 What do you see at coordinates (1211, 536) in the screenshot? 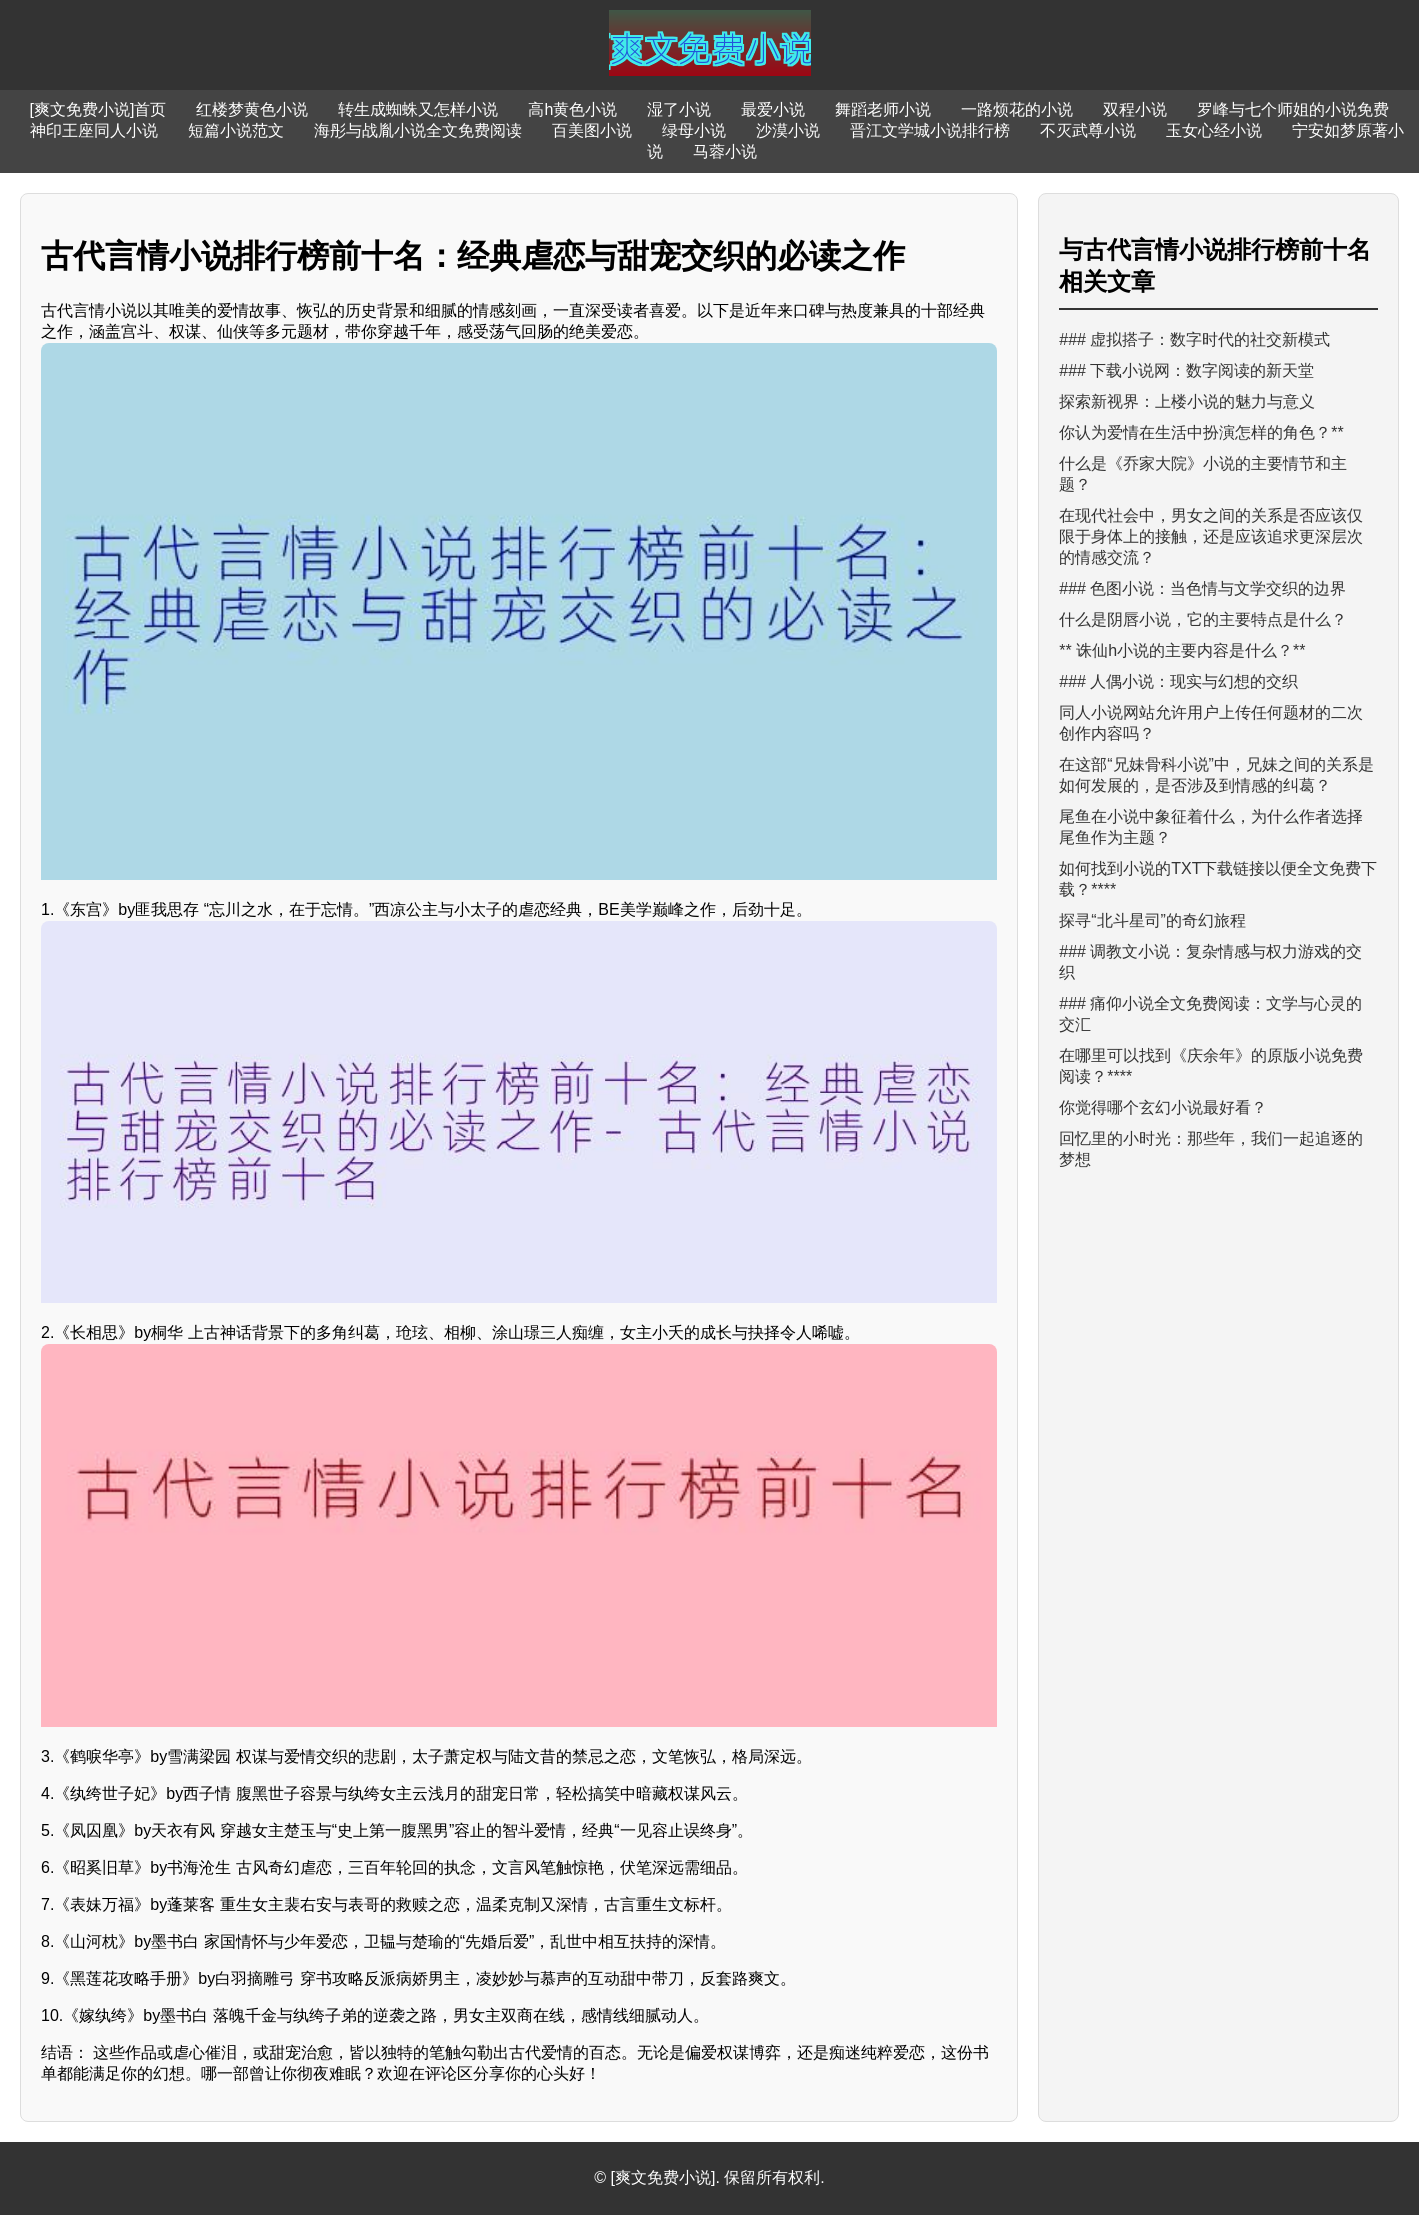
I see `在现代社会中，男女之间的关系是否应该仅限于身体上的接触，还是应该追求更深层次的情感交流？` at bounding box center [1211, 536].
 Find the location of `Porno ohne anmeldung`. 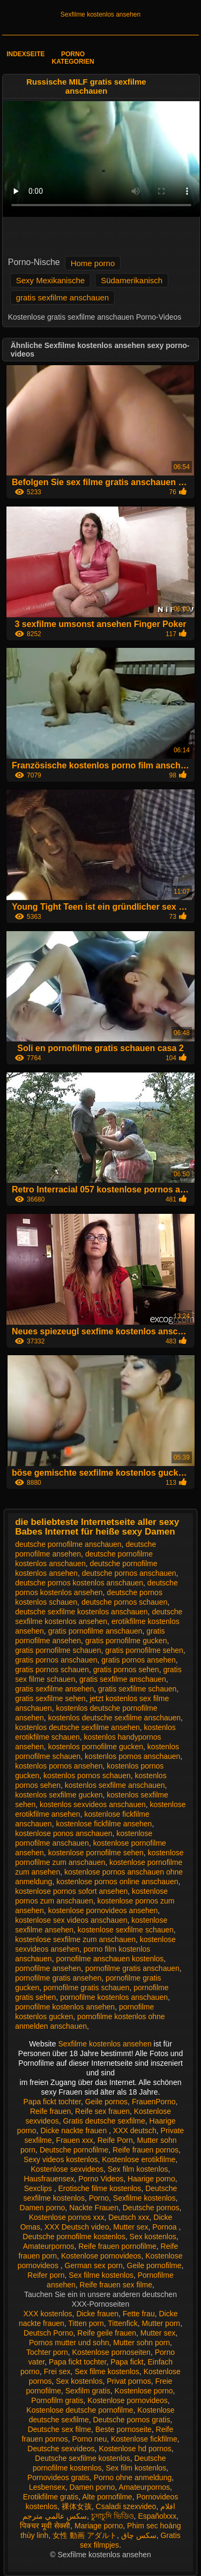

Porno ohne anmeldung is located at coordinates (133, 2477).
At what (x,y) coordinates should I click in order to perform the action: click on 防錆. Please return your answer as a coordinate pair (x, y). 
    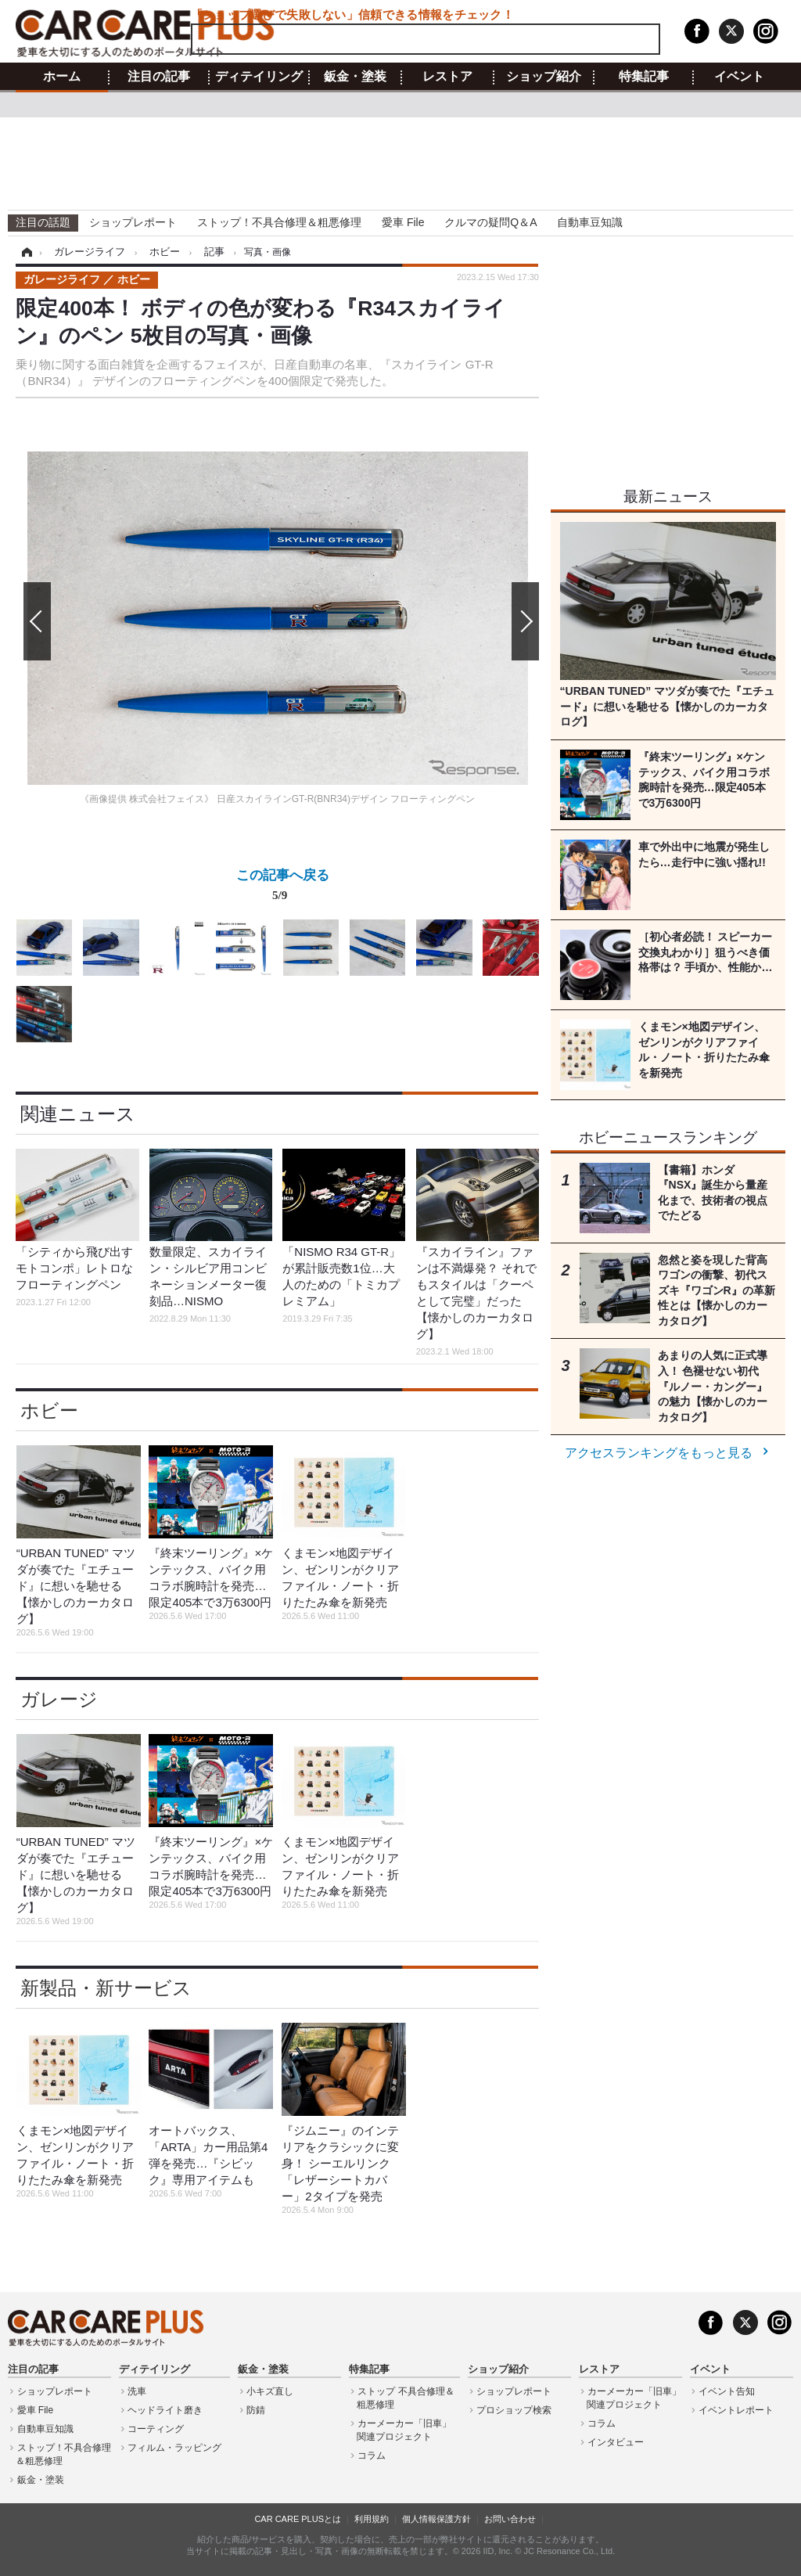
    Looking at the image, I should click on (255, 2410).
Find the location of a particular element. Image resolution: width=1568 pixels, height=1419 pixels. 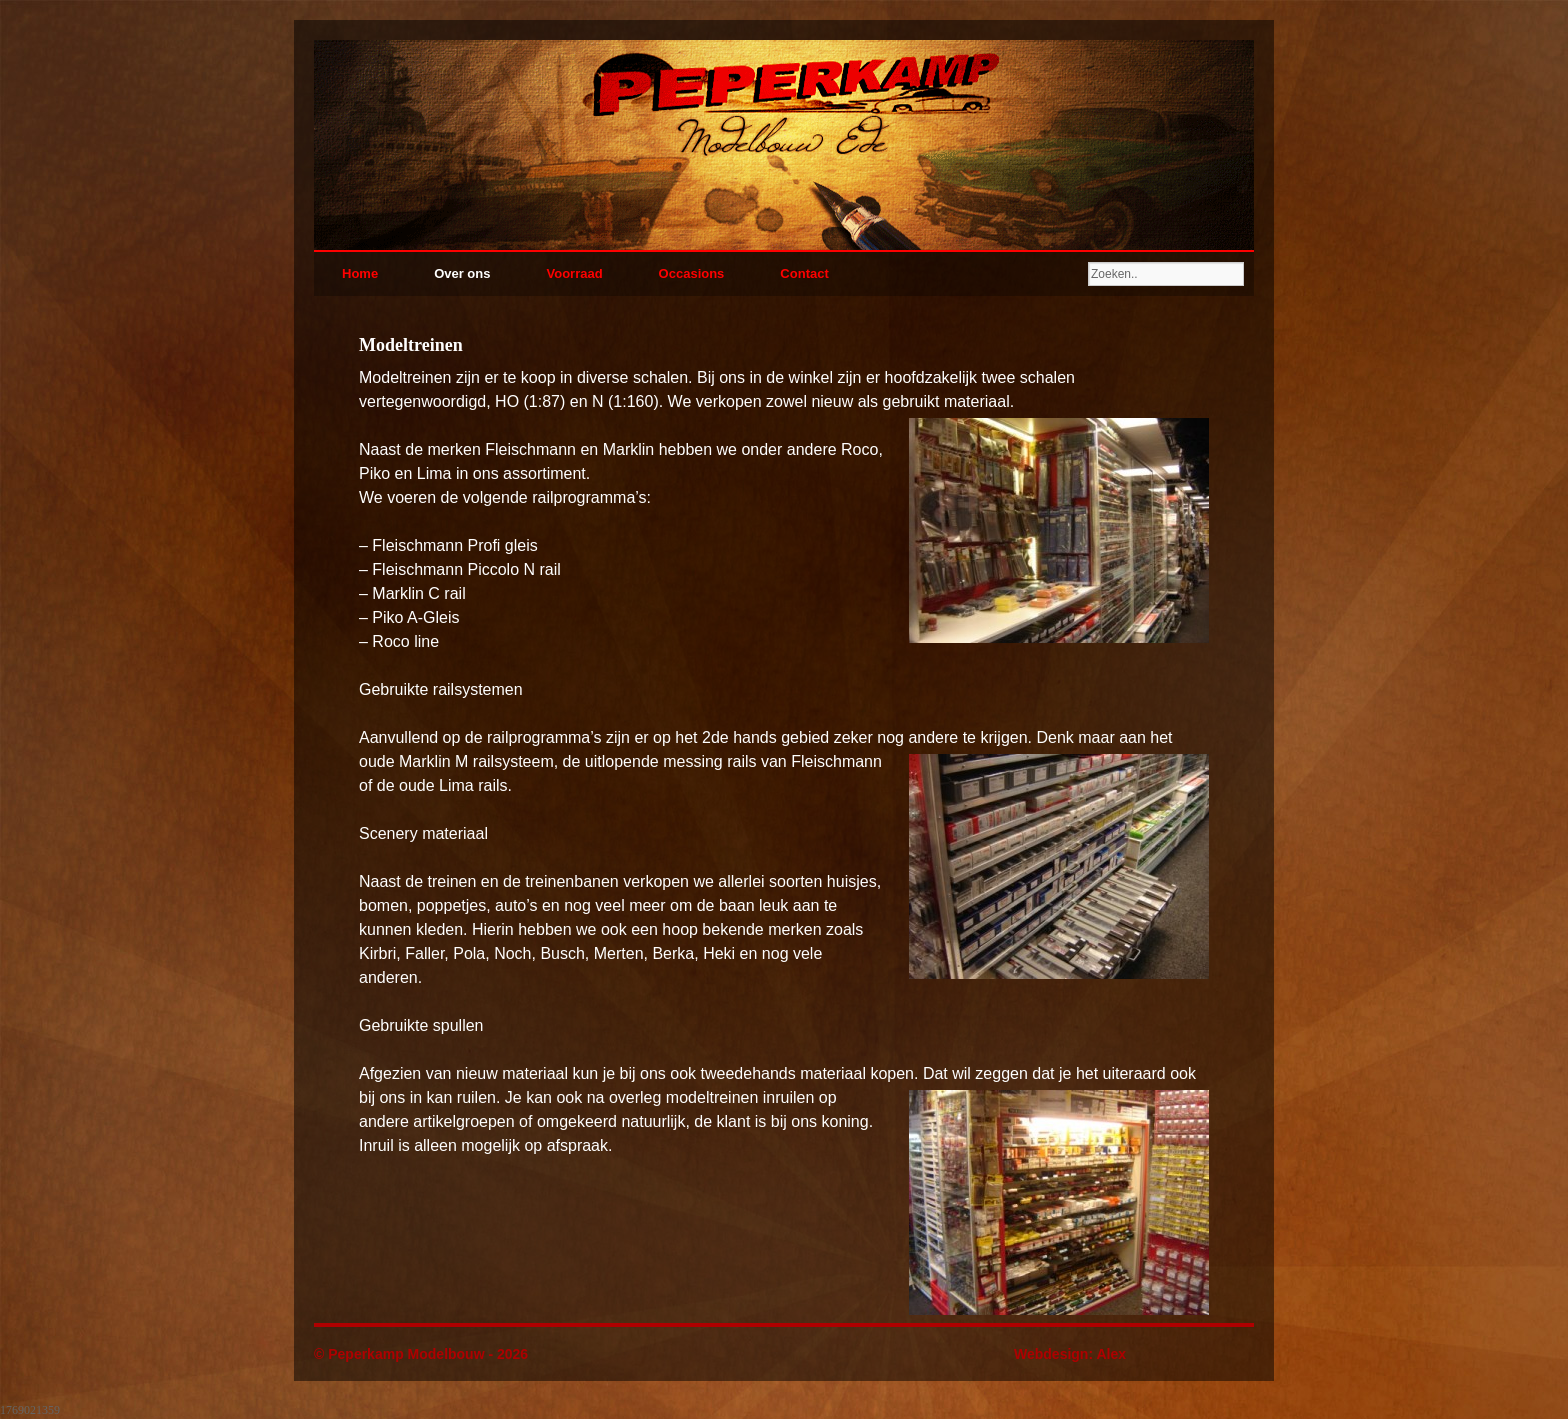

============================================================

Now transcribe all the entries above exactly, so that no picture is carried over.

 What do you see at coordinates (1211, 536) in the screenshot? 
I see `在现代社会中，男女之间的关系是否应该仅限于身体上的接触，还是应该追求更深层次的情感交流？` at bounding box center [1211, 536].
 Find the location of `Porno ohne anmeldung`. 

Porno ohne anmeldung is located at coordinates (133, 2477).
At what (x,y) coordinates should I click in order to perform the action: click on 防錆. Please return your answer as a coordinate pair (x, y). 
    Looking at the image, I should click on (255, 2410).
Find the location of a particular element. Image resolution: width=1568 pixels, height=1419 pixels. 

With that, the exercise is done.